# Some Artwork



## Circadian (Feb 26, 2013)

These are just a few pieces I did when I was in art class at school.

Cosmic Chess.  Done with a scratchboard and exacto-knife.



This one turned out suprisingly well and was done with pencil.


A fishy done with soft pastels, my favorite medium (and _very_ messy to work with).

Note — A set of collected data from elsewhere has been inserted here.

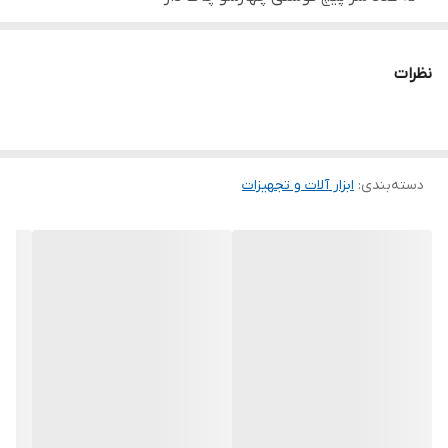
نه عدد سر پیچ گوشتی شش گوش
نظرات
دسته‌بندی
:
ابزار آلات و تجهیزات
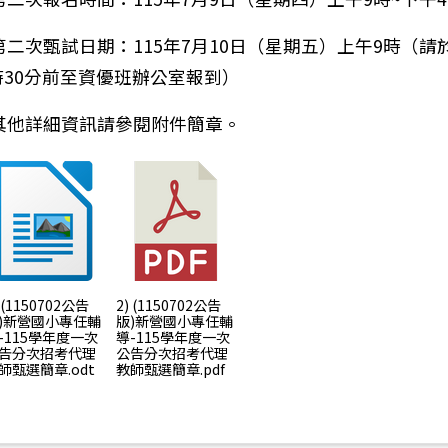
：臺南市新營區新營國民小學115學年度一般智能優異資
)第二次甄試日期：115年7月10日（星期五）上午9時（請
時30分前至資優班辦公室報到）
)其他詳細資訊請參閱附件簡章。
) (1150702公告
2) (1150702公告
)新營國小專任輔
版)新營國小專任輔
-115學年度一次
導-115學年度一次
告分次招考代理
公告分次招考代理
師甄選簡章.odt
教師甄選簡章.pdf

And this last one was done with watercolors and pen.


----------



## Terry D (Feb 26, 2013)

Love the tiger... but I have a thing for the big cats.


----------



## edinfresno (Feb 26, 2013)

Beautifully done, Circadian. Very striking.


----------



## Travers (Feb 26, 2013)

I love the chess board. Very moodily done, and kudos on getting the reflections and highlights looking so great on a scratchboard! Very tough to do.


----------



## Zguba (Mar 4, 2013)

I just totally love chess. It has something magical. Very inspirating!


----------



## Dunluchyn (Mar 5, 2013)

Love the Fish...it has a great expression on it's wee face..." You are looking at me - why?"
I always think it is the mark of art to make you feel emotion, you've done it with that one - well done


----------



## Gumby (Mar 5, 2013)

You've a very good eye, they are all great.


----------



## Arcwood (Mar 8, 2013)

the tiger is pretty awesome


----------



## Dylan_9711 (Mar 28, 2013)

The water color painting is probably your best work here, I really like how you did the layers on it. Also, the "Cosmic chess" drawing has a lot of good depth.


----------



## YourFaithfulStudent (May 1, 2013)

Your pastel art is very... Cozy. Not sure how to put it, the soft colors make them very aesthetically pleasing.


----------



## Joe J. Calkins (May 29, 2013)

I really like the anatomy drawing. Reminds me of Hogarth. Keep up the good work!


----------